» **WORK ORDER**
An exact transcription of all the entries is needed; pictures stay out.

--- EXCERPTED RECORDS Enclosed Below ---

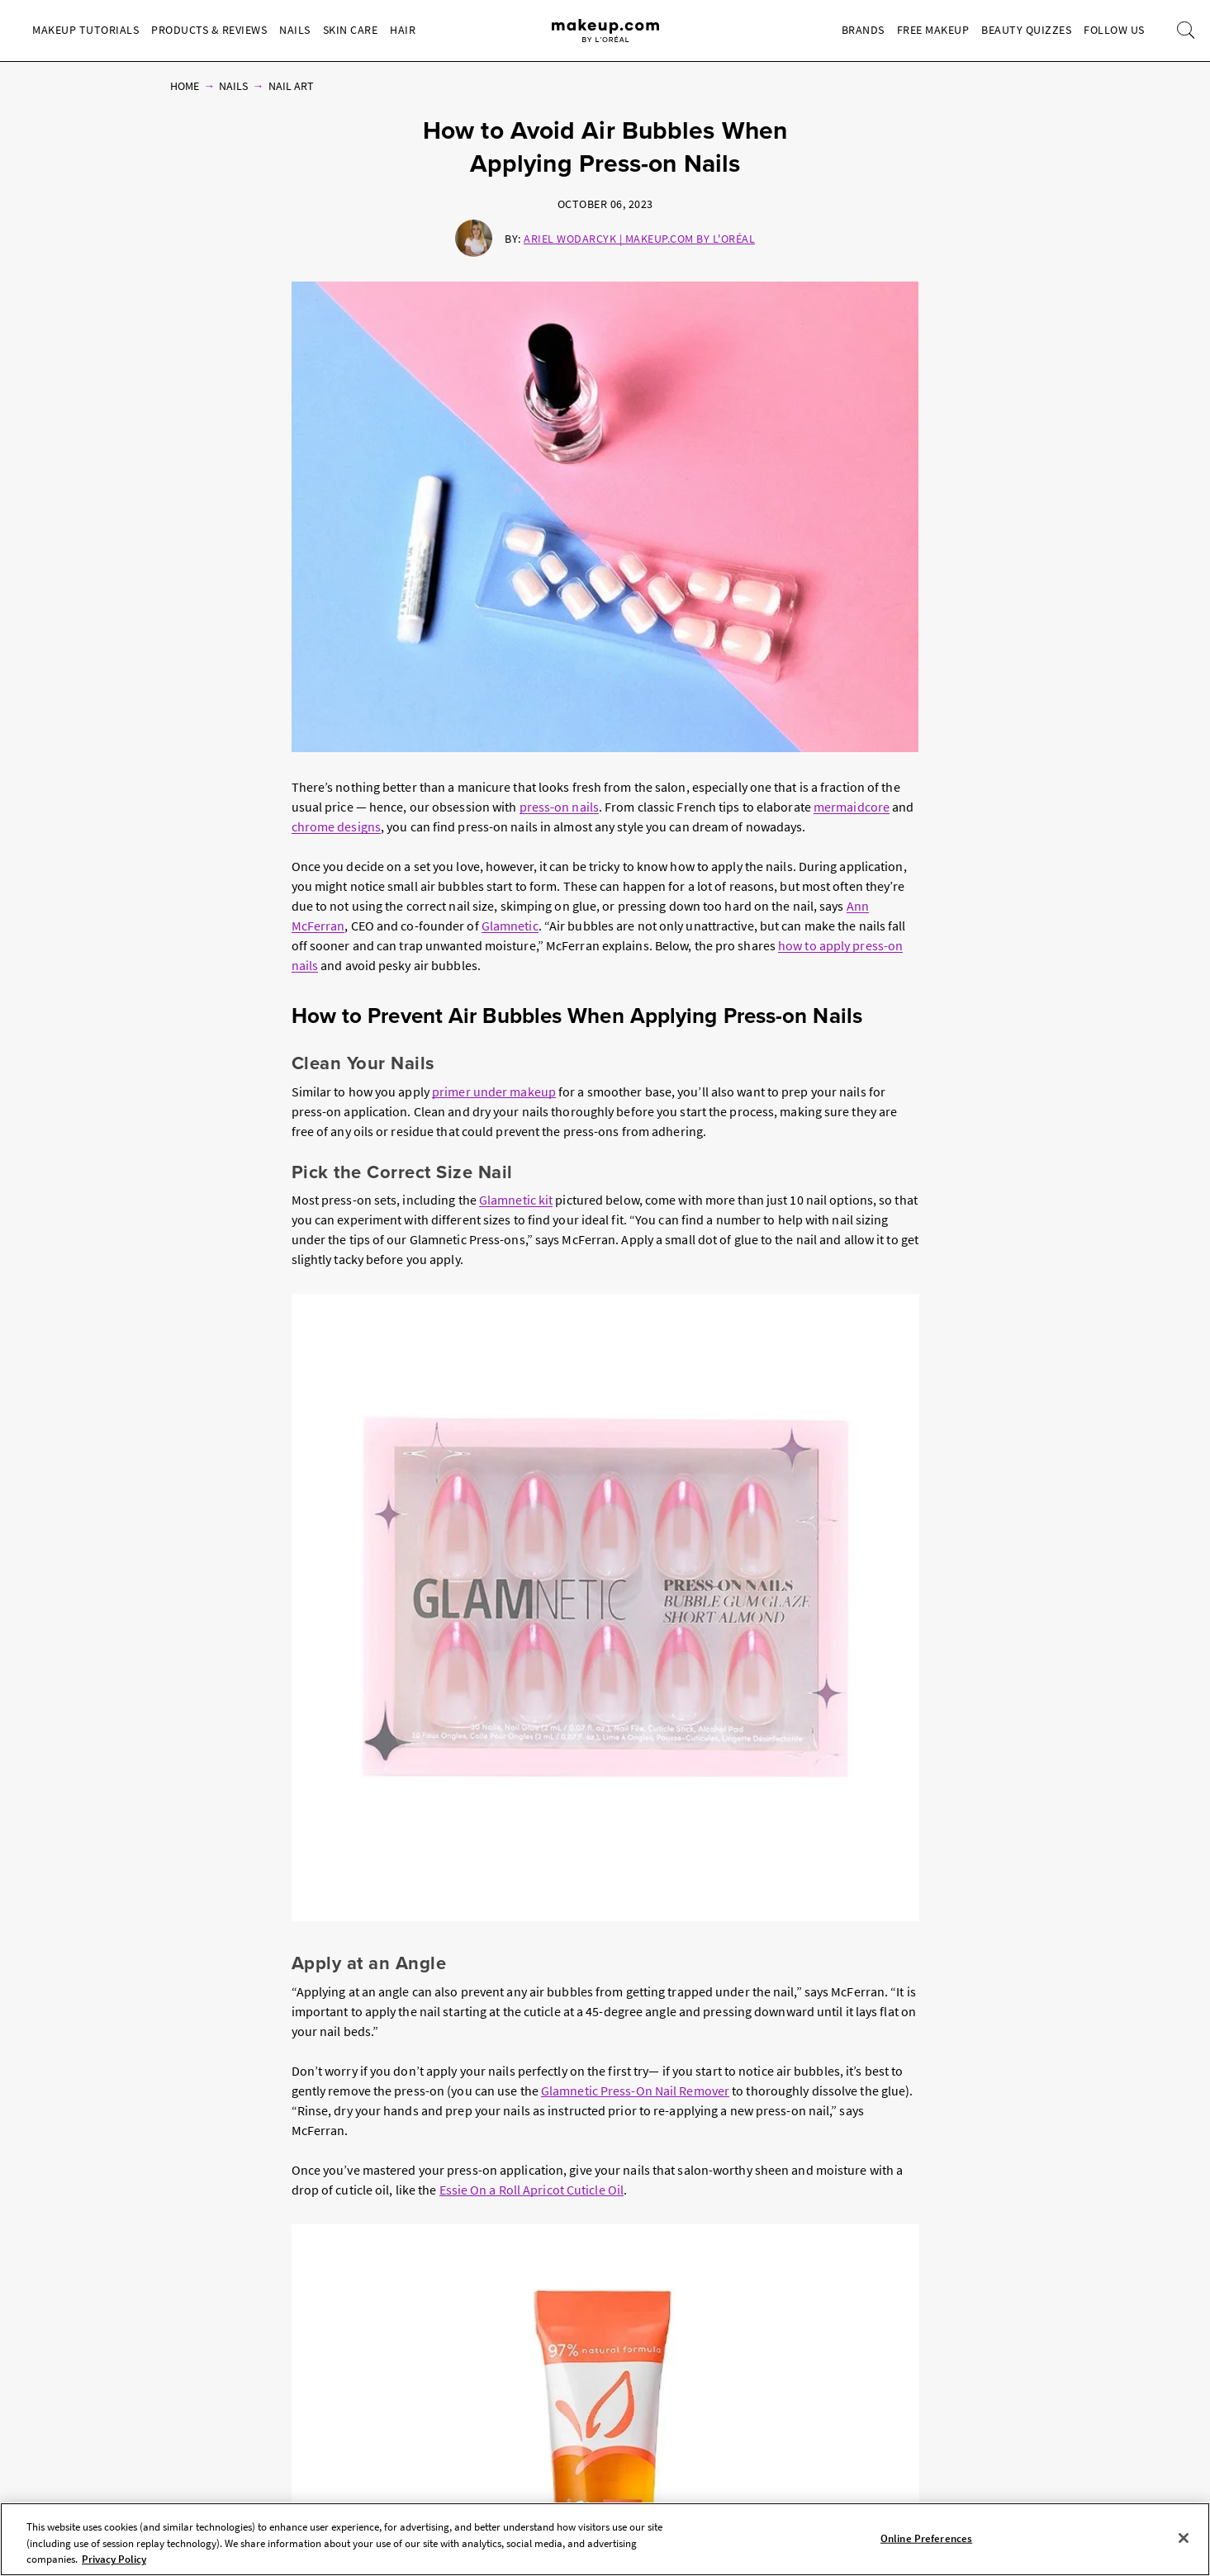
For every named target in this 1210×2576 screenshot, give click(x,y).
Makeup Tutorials (85, 29)
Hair (402, 29)
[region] (605, 2539)
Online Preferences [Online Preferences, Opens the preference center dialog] (926, 2538)
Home (184, 85)
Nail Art (291, 85)
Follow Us (1114, 29)
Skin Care (350, 29)
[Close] (1183, 2538)
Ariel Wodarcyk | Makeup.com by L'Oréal (639, 238)
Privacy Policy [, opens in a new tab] (114, 2559)
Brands (863, 29)
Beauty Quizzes (1026, 29)
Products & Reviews (209, 29)
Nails (295, 29)
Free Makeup (933, 29)
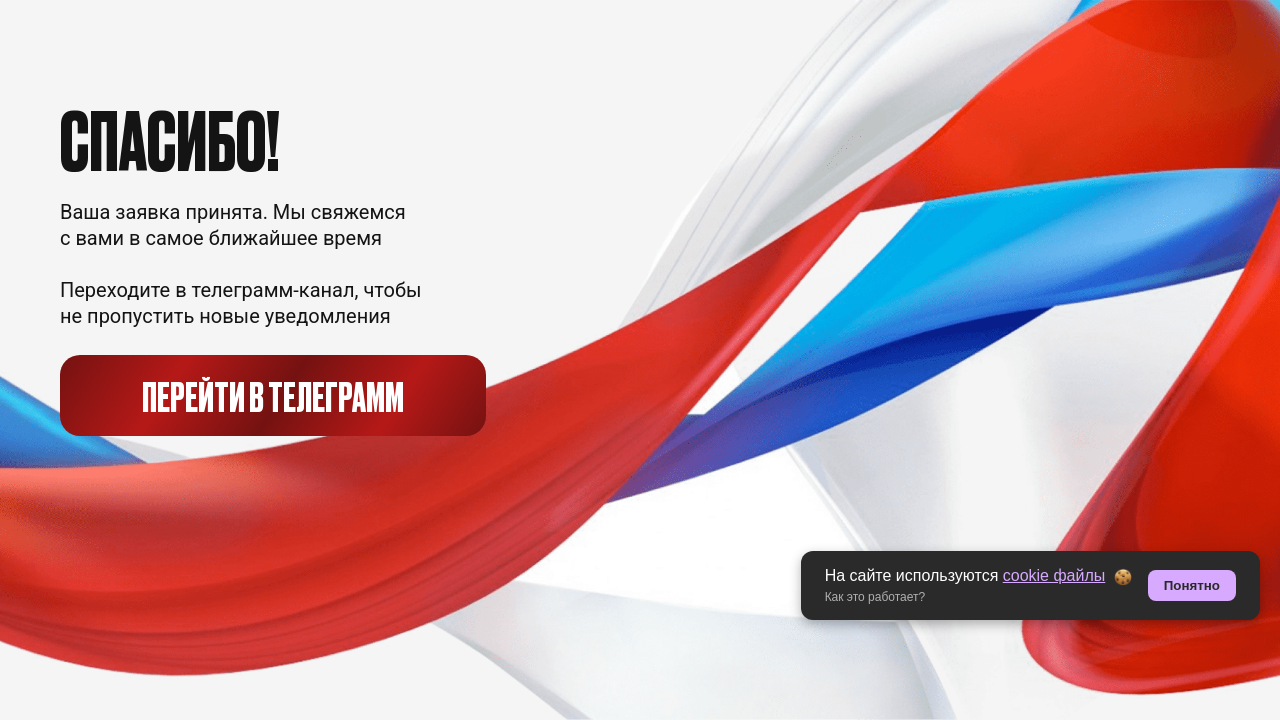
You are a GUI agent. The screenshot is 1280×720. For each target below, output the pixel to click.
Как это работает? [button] (875, 597)
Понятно (1192, 585)
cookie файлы (1054, 575)
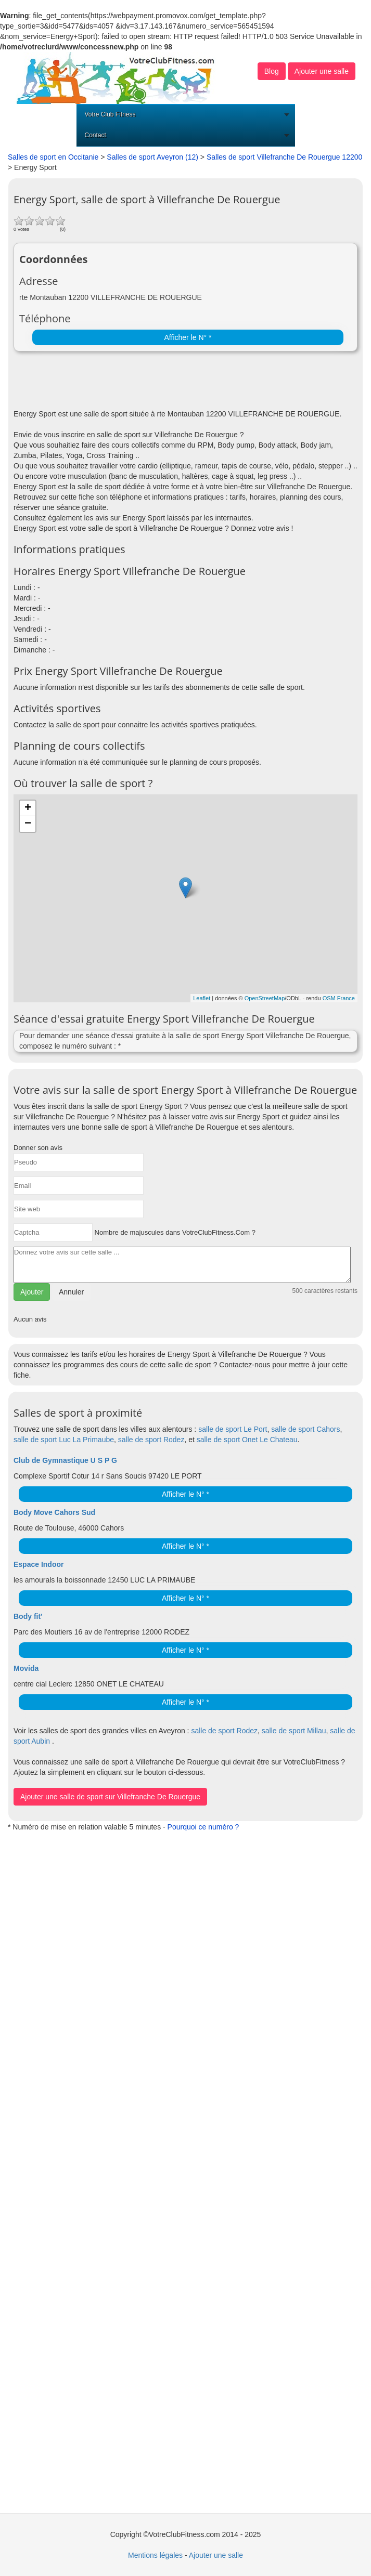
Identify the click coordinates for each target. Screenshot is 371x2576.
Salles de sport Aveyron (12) (152, 157)
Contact (95, 135)
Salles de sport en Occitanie (53, 157)
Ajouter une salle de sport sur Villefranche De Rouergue (110, 1797)
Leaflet (201, 998)
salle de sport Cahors (305, 1429)
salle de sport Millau (294, 1731)
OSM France (339, 998)
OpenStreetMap (265, 998)
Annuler (71, 1292)
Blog (271, 71)
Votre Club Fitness (110, 114)
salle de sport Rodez (151, 1439)
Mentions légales (155, 2555)
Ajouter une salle (322, 71)
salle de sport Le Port (232, 1429)
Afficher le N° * (188, 337)
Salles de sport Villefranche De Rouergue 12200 (284, 157)
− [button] (27, 824)
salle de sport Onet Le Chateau (247, 1439)
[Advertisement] (135, 382)
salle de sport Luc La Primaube (64, 1439)
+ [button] (27, 808)
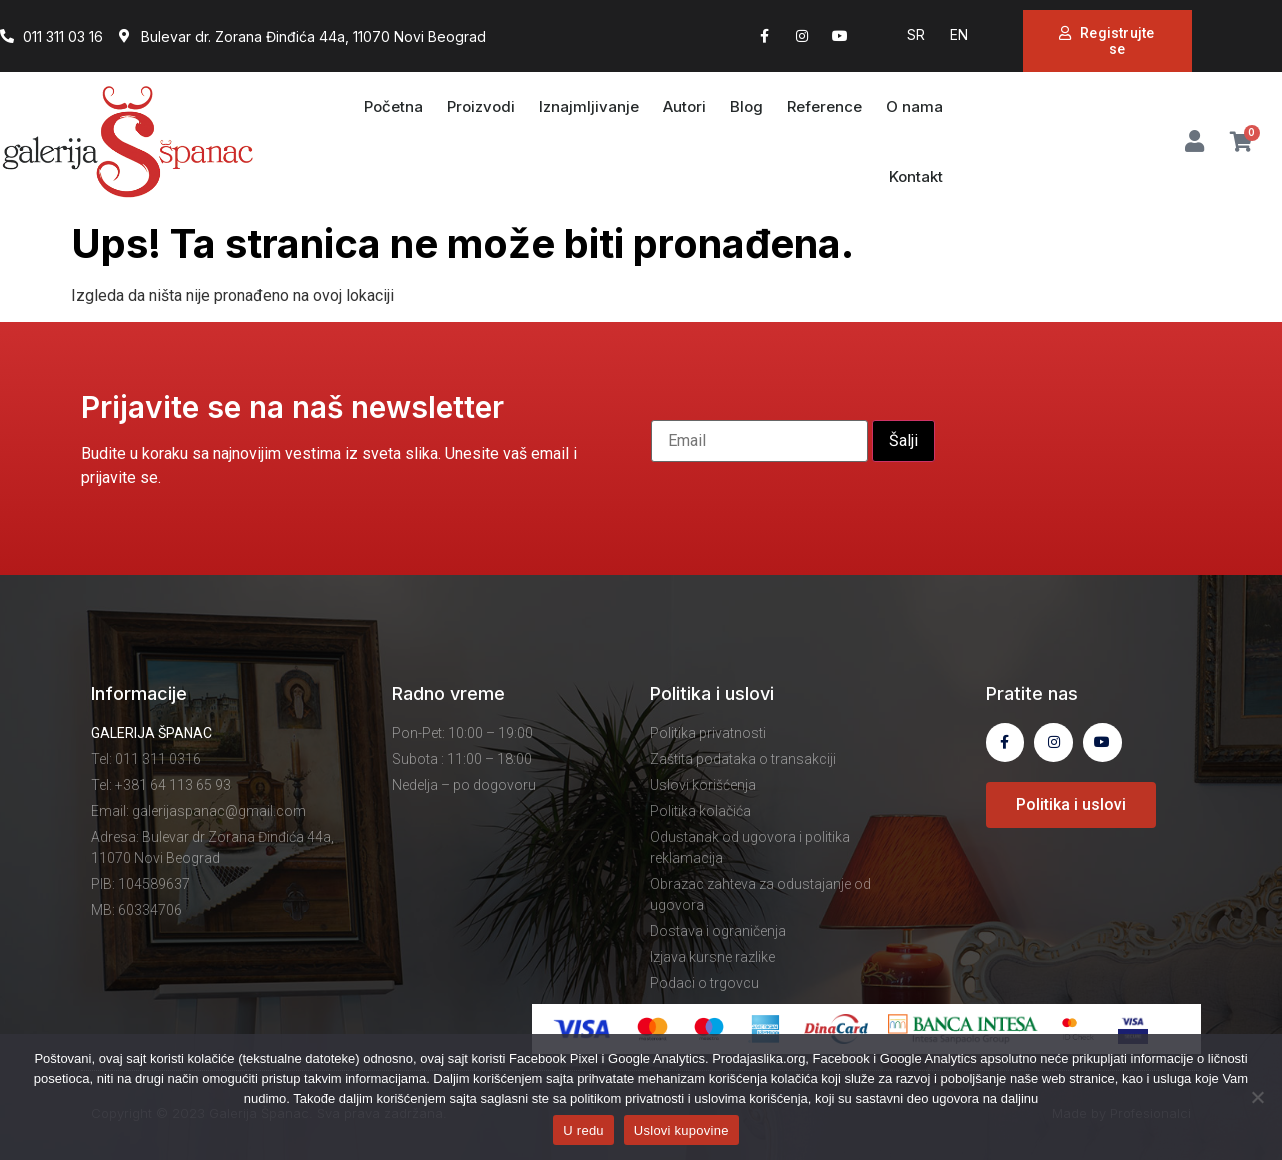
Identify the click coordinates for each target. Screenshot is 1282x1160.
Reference (824, 106)
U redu (583, 1130)
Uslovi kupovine (681, 1130)
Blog (746, 106)
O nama (914, 106)
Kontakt (916, 176)
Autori (684, 106)
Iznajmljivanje (589, 106)
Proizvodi (481, 106)
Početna (393, 106)
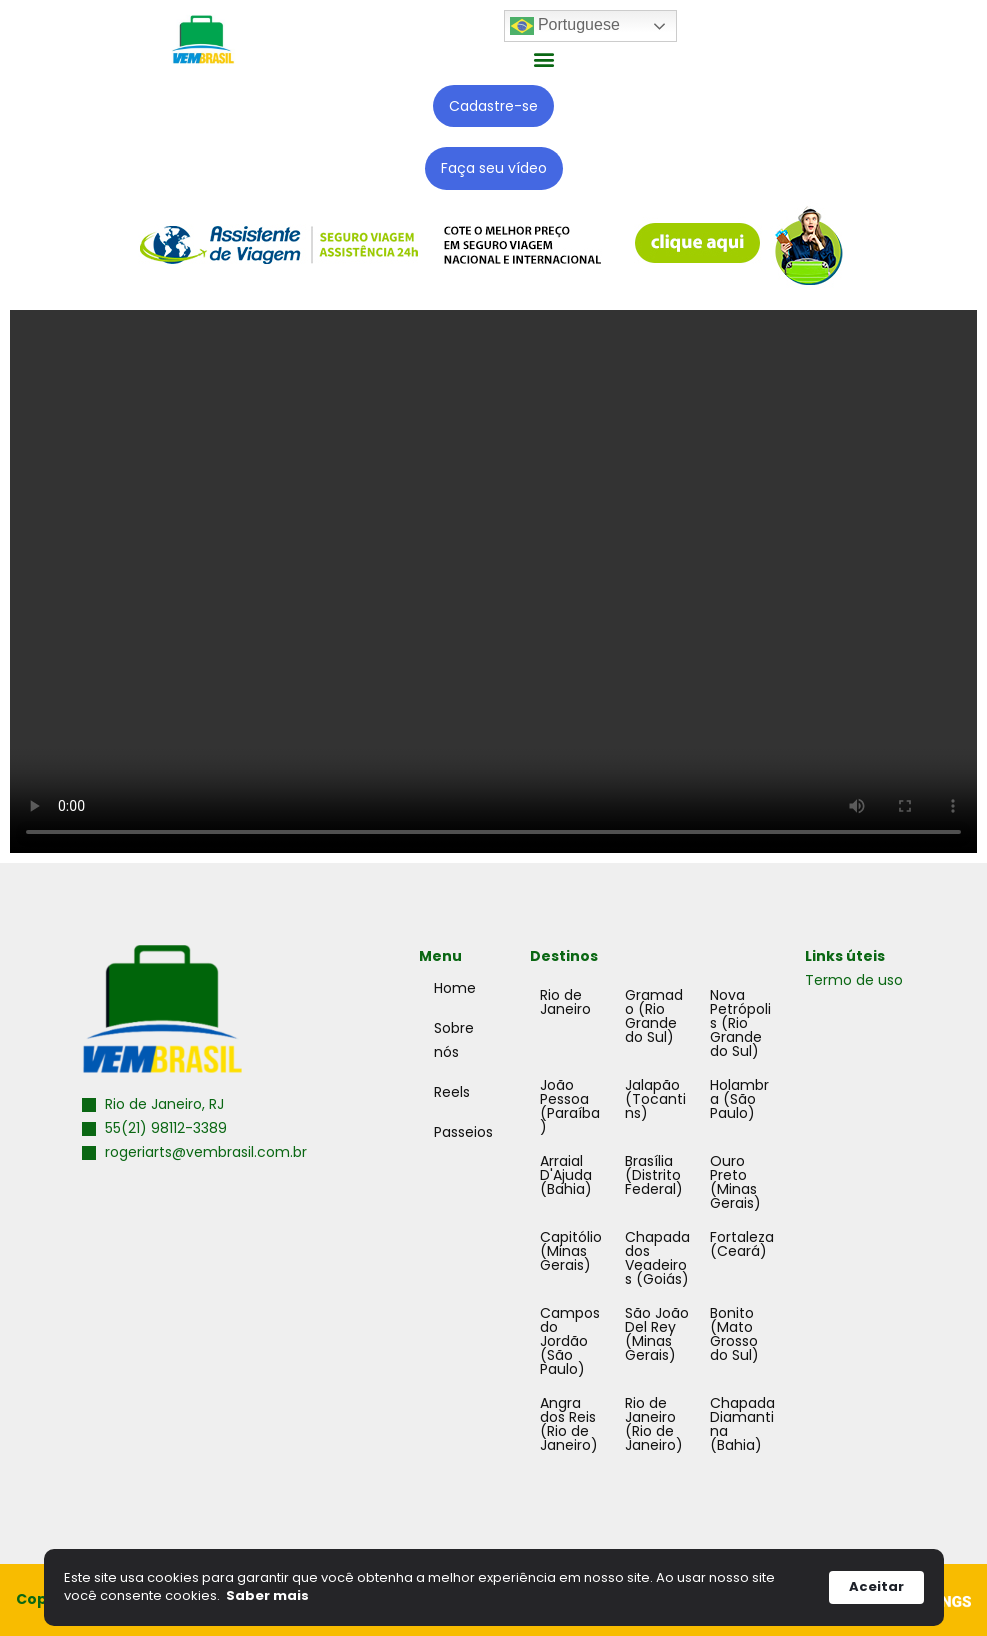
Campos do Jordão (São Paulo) (570, 1341)
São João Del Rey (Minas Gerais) (657, 1334)
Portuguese (565, 26)
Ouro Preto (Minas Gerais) (735, 1182)
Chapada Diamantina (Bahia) (742, 1424)
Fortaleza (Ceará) (742, 1244)
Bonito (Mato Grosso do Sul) (734, 1334)
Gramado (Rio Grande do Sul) (654, 1016)
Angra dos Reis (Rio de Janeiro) (569, 1424)
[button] (543, 58)
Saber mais (267, 1596)
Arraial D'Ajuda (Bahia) (566, 1175)
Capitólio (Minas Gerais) (571, 1251)
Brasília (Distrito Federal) (654, 1175)
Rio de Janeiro (565, 1002)
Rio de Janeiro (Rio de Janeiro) (654, 1424)
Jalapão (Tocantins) (655, 1099)
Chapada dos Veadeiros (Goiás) (657, 1258)
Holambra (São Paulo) (739, 1099)
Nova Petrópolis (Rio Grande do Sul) (740, 1023)
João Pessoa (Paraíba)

--- End of Enclosed EXCERPTED RECORDS ---

» **COMPLETED TASK**
For every named target in this 1210×2576 screenshot, give click(x,y).
Makeup Tutorials (85, 29)
Hair (402, 29)
[region] (605, 2539)
Online Preferences [Online Preferences, Opens the preference center dialog] (926, 2538)
Home (184, 85)
Nail Art (291, 85)
Follow Us (1114, 29)
Skin Care (350, 29)
[Close] (1183, 2538)
Ariel Wodarcyk | Makeup.com by L'Oréal (639, 238)
Privacy Policy [, opens in a new tab] (114, 2559)
Brands (863, 29)
Beauty Quizzes (1026, 29)
Products & Reviews (209, 29)
Nails (295, 29)
Free Makeup (933, 29)
You are a GUI agent. The screenshot is 1280×720. For each target below, output the pixel to click.
Как это работает? [button] (875, 597)
Понятно (1192, 585)
cookie файлы (1054, 575)
Identify the click coordinates for each target. Screenshot is 371x2576.
Salles de sport Aveyron (12) (152, 157)
Contact (95, 135)
Salles de sport en Occitanie (53, 157)
Ajouter une salle de sport sur Villefranche De Rouergue (110, 1797)
Leaflet (201, 998)
salle de sport Cahors (305, 1429)
salle de sport Millau (294, 1731)
OSM France (339, 998)
OpenStreetMap (265, 998)
Annuler (71, 1292)
Blog (271, 71)
Votre Club Fitness (110, 114)
salle de sport Rodez (151, 1439)
Mentions légales (155, 2555)
Ajouter une salle (322, 71)
salle de sport Le Port (232, 1429)
Afficher le N° * (188, 337)
Salles de sport Villefranche De Rouergue 12200 (284, 157)
− [button] (27, 824)
salle de sport Onet Le Chateau (247, 1439)
[Advertisement] (135, 382)
salle de sport Luc La Primaube (64, 1439)
+ [button] (27, 808)
Identify the click coordinates for each target. Screenshot is 1282x1160.
Reference (824, 106)
U redu (583, 1130)
Uslovi kupovine (681, 1130)
Blog (746, 106)
O nama (914, 106)
Kontakt (916, 176)
Autori (684, 106)
Iznajmljivanje (589, 106)
Proizvodi (481, 106)
Početna (393, 106)
Campos do Jordão (São Paulo) (570, 1341)
São João Del Rey (Minas Gerais) (657, 1334)
Portuguese (565, 26)
Ouro Preto (Minas Gerais) (735, 1182)
Chapada Diamantina (Bahia) (742, 1424)
Fortaleza (Ceará) (742, 1244)
Bonito (Mato Grosso do Sul) (734, 1334)
Gramado (Rio Grande do Sul) (654, 1016)
Angra dos Reis (Rio de Janeiro) (569, 1424)
[button] (543, 58)
Saber mais (267, 1596)
Arraial D'Ajuda (Bahia) (566, 1175)
Capitólio (Minas Gerais) (571, 1251)
Brasília (Distrito Federal) (654, 1175)
Rio de Janeiro (565, 1002)
Rio de Janeiro (Rio de Janeiro) (654, 1424)
Jalapão (Tocantins) (655, 1099)
Chapada dos Veadeiros (Goiás) (657, 1258)
Holambra (São Paulo) (739, 1099)
Nova Petrópolis (Rio Grande do Sul) (740, 1023)
João Pessoa (Paraíba)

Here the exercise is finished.